*TASK PROMPT*:
In the entries below, find the line containing "Given the image: Segment" and the line containing "Return results in <instances>...</instances>. Find". Copy those two lines and everything between them exactly, and only that.
_ _ _ _ _
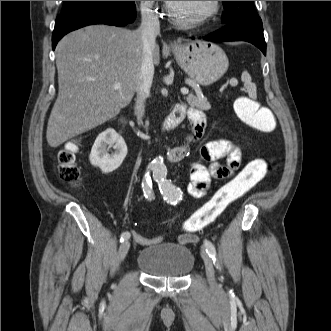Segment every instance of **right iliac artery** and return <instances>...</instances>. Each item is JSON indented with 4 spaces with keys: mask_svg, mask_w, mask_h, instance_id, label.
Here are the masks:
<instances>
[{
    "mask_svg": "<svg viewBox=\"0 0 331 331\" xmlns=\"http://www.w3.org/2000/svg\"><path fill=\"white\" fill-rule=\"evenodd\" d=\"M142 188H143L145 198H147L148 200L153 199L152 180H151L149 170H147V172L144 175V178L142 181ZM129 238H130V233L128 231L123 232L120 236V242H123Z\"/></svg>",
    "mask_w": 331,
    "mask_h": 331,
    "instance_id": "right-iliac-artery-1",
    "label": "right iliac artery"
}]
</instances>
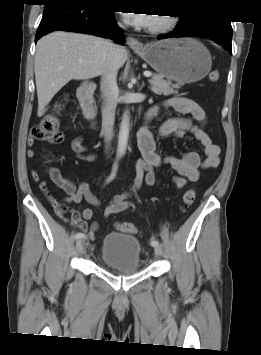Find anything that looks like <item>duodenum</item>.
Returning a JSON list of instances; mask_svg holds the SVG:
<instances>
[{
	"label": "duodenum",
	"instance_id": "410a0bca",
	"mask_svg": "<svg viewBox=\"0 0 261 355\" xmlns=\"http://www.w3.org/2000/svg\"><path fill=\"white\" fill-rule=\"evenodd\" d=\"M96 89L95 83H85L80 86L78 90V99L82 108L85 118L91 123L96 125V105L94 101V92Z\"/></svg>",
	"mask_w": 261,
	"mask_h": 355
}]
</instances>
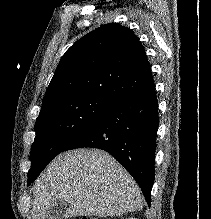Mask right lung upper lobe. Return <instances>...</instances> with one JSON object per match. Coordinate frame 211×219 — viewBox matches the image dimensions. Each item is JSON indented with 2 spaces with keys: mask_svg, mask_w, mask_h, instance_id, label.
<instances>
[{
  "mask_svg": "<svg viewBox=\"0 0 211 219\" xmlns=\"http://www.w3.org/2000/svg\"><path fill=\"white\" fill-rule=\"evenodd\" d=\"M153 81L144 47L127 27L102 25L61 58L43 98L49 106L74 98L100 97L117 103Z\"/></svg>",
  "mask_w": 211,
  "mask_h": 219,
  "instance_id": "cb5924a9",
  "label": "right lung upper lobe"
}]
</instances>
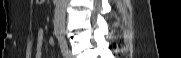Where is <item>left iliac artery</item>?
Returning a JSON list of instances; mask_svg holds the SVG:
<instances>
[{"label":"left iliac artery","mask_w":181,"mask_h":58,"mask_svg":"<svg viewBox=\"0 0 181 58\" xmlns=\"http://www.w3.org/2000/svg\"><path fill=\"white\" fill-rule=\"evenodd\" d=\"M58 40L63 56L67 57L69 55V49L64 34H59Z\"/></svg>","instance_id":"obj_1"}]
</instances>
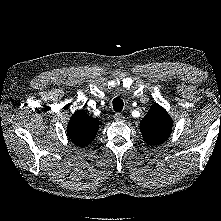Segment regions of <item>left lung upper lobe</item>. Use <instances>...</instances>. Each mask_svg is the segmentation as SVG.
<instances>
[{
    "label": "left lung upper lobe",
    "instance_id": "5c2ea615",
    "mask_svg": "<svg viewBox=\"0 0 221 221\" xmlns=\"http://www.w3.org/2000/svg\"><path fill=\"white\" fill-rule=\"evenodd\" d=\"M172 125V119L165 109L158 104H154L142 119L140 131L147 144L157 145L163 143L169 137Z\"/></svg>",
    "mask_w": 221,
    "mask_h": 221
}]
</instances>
_ _ _ _ _
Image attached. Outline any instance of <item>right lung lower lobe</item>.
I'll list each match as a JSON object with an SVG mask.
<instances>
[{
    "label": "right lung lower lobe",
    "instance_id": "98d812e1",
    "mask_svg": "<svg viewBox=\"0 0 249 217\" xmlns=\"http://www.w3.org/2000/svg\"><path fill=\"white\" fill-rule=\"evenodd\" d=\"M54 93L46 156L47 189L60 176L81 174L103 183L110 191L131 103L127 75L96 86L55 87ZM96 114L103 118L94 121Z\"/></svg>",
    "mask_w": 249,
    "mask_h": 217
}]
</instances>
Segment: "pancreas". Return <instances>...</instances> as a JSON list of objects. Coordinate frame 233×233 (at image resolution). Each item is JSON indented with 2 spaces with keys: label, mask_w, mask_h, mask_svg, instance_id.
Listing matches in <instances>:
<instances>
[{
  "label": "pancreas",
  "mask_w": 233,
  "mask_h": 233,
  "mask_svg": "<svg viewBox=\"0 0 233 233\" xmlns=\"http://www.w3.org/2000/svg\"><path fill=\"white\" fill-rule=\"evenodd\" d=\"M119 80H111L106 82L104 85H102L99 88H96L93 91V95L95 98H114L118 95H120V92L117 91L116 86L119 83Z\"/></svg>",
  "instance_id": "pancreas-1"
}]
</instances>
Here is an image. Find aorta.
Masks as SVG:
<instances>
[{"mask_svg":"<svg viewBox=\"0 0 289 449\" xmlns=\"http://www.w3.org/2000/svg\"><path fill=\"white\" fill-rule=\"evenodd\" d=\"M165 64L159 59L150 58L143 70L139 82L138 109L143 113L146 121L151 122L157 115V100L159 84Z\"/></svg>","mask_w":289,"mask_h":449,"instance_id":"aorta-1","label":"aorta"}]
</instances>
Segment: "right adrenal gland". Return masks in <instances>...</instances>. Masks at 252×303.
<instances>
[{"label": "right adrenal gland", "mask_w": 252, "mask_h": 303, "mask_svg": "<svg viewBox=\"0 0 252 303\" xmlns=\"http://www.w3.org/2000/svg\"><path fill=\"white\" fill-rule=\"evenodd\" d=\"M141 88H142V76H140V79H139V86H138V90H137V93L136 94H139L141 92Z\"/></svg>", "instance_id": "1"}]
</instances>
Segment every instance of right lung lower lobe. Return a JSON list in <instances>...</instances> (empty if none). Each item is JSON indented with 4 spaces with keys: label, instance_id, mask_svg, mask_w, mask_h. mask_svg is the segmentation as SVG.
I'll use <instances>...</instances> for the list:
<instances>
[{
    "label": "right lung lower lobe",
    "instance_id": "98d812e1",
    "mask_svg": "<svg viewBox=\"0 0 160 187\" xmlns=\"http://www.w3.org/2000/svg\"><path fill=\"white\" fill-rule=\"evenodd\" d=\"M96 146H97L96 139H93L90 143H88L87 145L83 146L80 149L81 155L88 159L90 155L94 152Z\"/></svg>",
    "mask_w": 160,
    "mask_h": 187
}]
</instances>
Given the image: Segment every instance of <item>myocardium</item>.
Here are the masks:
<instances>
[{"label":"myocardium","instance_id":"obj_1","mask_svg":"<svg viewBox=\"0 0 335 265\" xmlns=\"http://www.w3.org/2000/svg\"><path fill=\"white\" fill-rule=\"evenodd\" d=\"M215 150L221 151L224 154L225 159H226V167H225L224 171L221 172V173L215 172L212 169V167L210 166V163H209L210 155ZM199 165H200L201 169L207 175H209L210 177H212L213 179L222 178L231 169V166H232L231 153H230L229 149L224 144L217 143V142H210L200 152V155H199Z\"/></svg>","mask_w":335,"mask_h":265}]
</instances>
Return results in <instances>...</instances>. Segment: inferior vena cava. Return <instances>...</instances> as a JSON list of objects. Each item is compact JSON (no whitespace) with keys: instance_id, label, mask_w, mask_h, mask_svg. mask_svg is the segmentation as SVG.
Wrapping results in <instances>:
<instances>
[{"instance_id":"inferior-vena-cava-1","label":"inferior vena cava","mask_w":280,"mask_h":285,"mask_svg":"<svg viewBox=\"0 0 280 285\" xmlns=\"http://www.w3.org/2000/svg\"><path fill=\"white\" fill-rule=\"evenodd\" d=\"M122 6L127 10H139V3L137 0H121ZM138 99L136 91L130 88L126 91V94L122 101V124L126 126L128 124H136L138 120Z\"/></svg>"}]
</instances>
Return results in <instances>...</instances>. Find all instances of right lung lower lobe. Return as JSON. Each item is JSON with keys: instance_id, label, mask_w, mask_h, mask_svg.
_ _ _ _ _
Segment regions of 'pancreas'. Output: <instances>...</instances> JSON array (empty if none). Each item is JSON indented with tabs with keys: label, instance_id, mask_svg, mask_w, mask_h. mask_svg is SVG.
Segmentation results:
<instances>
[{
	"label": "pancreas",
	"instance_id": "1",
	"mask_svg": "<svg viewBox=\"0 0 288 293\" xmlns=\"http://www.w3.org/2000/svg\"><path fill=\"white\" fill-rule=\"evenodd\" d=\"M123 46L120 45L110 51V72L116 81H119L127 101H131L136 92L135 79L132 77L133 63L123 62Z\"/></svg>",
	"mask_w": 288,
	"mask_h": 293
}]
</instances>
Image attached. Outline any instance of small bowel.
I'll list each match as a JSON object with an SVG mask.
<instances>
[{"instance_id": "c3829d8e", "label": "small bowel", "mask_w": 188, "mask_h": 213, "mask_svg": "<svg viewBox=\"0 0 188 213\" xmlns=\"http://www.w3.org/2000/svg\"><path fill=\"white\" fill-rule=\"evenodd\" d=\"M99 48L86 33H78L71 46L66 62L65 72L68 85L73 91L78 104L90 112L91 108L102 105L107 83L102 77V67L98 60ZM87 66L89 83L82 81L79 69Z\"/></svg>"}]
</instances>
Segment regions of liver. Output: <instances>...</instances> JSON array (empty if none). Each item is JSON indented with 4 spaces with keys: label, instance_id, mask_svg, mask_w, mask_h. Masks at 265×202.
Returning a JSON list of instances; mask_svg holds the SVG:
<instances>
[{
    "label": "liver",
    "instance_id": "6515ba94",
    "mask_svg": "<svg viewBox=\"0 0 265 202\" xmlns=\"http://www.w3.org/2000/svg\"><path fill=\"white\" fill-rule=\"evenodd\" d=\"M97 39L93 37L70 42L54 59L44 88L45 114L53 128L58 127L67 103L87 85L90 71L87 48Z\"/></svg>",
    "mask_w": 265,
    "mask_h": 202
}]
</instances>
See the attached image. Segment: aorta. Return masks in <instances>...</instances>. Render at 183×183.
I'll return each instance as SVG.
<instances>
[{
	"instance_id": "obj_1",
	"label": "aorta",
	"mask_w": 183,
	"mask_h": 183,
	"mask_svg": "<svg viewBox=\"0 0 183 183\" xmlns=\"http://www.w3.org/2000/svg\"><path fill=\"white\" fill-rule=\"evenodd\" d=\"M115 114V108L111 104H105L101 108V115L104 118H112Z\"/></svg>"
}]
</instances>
_ _ _ _ _
*TASK SOLUTION*:
Given the image: Segment every instance of <item>myocardium</item>.
Here are the masks:
<instances>
[{"label":"myocardium","instance_id":"obj_1","mask_svg":"<svg viewBox=\"0 0 335 265\" xmlns=\"http://www.w3.org/2000/svg\"><path fill=\"white\" fill-rule=\"evenodd\" d=\"M215 150L221 151L224 154L225 159H226V167H225L224 171L221 172V173L215 172L212 169V167L210 166V163H209L210 155ZM199 165H200L201 169L207 175H209L210 177H212L213 179L222 178L231 169V166H232L231 153H230L229 149L224 144L217 143V142H210L200 152V155H199Z\"/></svg>","mask_w":335,"mask_h":265}]
</instances>
Return results in <instances>...</instances>. Segment: inferior vena cava. Return <instances>...</instances> as a JSON list of objects. Each item is compact JSON (no whitespace) with keys: instance_id, label, mask_w, mask_h, mask_svg. mask_svg is the segmentation as SVG.
Wrapping results in <instances>:
<instances>
[{"instance_id":"inferior-vena-cava-1","label":"inferior vena cava","mask_w":280,"mask_h":285,"mask_svg":"<svg viewBox=\"0 0 280 285\" xmlns=\"http://www.w3.org/2000/svg\"><path fill=\"white\" fill-rule=\"evenodd\" d=\"M122 6L127 10H139V3L137 0H121ZM138 99L136 91L130 88L126 91V94L122 101V124L126 126L128 124H136L138 120Z\"/></svg>"}]
</instances>
Return results in <instances>...</instances>. Find all instances of right lung lower lobe. Return as JSON. Each item is JSON with keys: instance_id, label, mask_w, mask_h, mask_svg.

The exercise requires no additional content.